Le sexe du cerveau
Est-ce que le développement et le fonctionnement du cerveau de l’homme se font de la même manière chez la femme ? D’une part, la génétique joue un rôle important dans le neurodéveloppement. La construction serait différente à cause des chromosomes et des hormones sexuelles. D’autre part, l’environnement socio-culturel et les expériences vécues jouent sur la plasticité cérébrale. Entre nature et culture, où est la vérité ?
«Le chromosome Y humain ne représente qu’un tiers de la taille du
chromosome X. Il ne code que pour 27 protéines alors que le chromosome X, lui, détermine la séquence d’environ 1 500 protéines» (Science et cerveau, # 23, sept. -oct. -nov. 2024).
«Les chromosomes X et Y, par des effets subtils de dosages et de mosaïcisme de gènes, pourraient directement influencer le développement du cerveau et pourquoi pas de cette manière favoriser l’émergence de comportements ou capacités ayant été sélectionnés au cours des générations parce que plus propice pour l’un ou l’autre sexe» (Ibid.).
Quant aux hormones sexuelles, elles semblent jouer un vaste rôle régulateur dans de nombreuses fonctions cérébrales. Voilà pour les tenants du déterminisme biologique.
Par ailleurs, Catherine Vidal, neurobiologiste, affirme que la génétique ne fait pas tout. À la naissance, le cerveau du nouveau-né compte cent milliards de neurones, mais le neurodéveloppement n’est pas terminé. «Les connexions entre les neurones, les synapses, commencent juste à se former. Ces milliards de synapses se tissent dans les interactions avec le monde extérieur. Dans un cerveau adulte, chaque neurone est connecté à 10 000 autres, soit à un million de synapses…: le devenir de notre cerveau n’est pas inscrit dans le programme génétique» (Ibid.). Des jumeaux homozygotes n’auront pas le même cerveau à l’âge adulte. Les pianistes vont avoir une hypertrophie dans les zones de la motricité des doigts et de l’audition, les chauffeurs de taxis, celle de l’aire de la visualisation spatiale, les jongleurs, celles de la vision et de la coordination, les mathématiciens, celle du calcul et représentation géométrique.

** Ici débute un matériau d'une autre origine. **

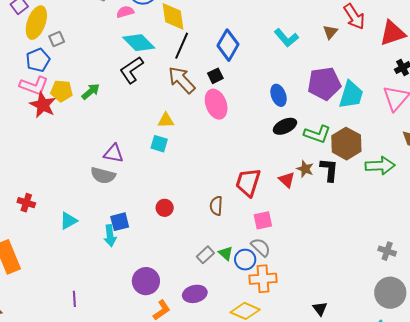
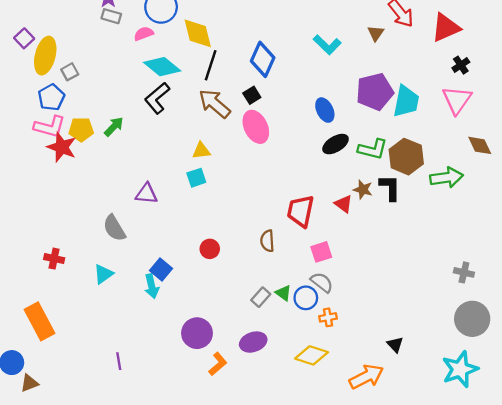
cyan square: (159, 144) -> (196, 178), turned -30
gray semicircle: (103, 175) -> (114, 228), moved, turned 50
blue square: (120, 222) -> (161, 269), turned -30
orange cross: (263, 279) -> (328, 317), size x0.6

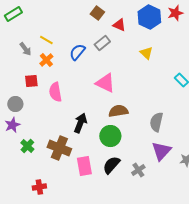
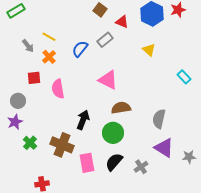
purple triangle: (161, 151) -> (164, 148), turned -40

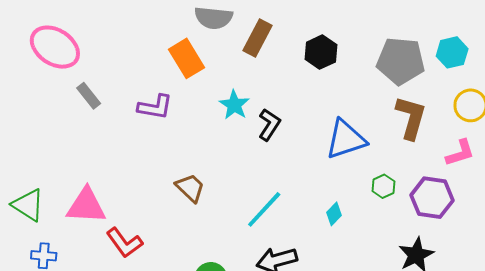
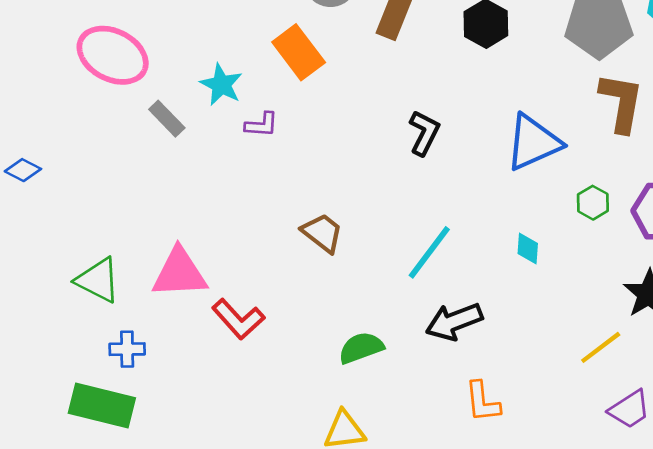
cyan star: (234, 105) -> (221, 85), moved
purple L-shape: (155, 107) -> (262, 125), size x0.7
cyan diamond: (334, 214) -> (528, 248), turned -35

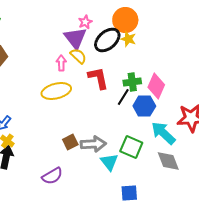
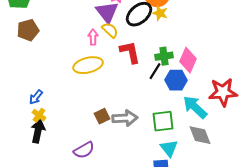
green square: (131, 147) -> (163, 121), turned -30
cyan triangle: (109, 162) -> (169, 148), moved

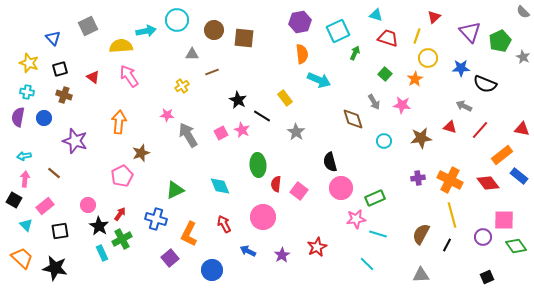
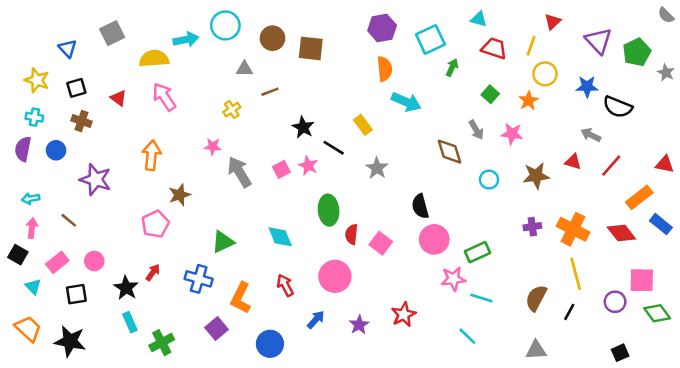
pink circle: (88, 205) -> (94, 261), moved
green cross: (122, 239) -> (162, 343), moved
blue arrow: (248, 251) -> (316, 320), turned 105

«Les interactions avec l’environnement social et culturel l’emportent sur l’influence de la biologie et le concept de plasticité cérébrale permet de dépasser le dilemme entre nature et culture : fait inné et acquis sont inséparables» (Ibid.).
En neuro-imagerie (IRM), des différences ont été notées entre le cerveau des hommes et des femmes, particulièrement au niveau de l’hippocampe et de l’amygdale. Par des IRM fonctionnelles (IRMf), des chercheurs ont identifié le sexe d’une personne avec une fiabilité de 90 % par des différences dans le réseau du mode par défaut, le striatum, le réseau limbique et le cortex orbitofrontal.
«Abstraction faite des comportement de reproduction et de la sexualité, notre cerveau est à la fois masculin et féminin, selon Marie-José Freund-Mercier, neurophysiologiste» (Ibid.) La vision binaire du cerveau homme/femme est complètement dépassée. «Nous sommes avant tout des individus uniques présentant des caractéristiques tantôt féminines, tantôt masculines, tantôt intermédiaires» (M.-J. Freund-Mercier, Ibid.). C’est le concept de cerveau mosaïque.
«À ce stade, nous ne comprenons pas les contributions différentes des facteurs génétiques, épigénétiques et environnementaux» (Ibid.).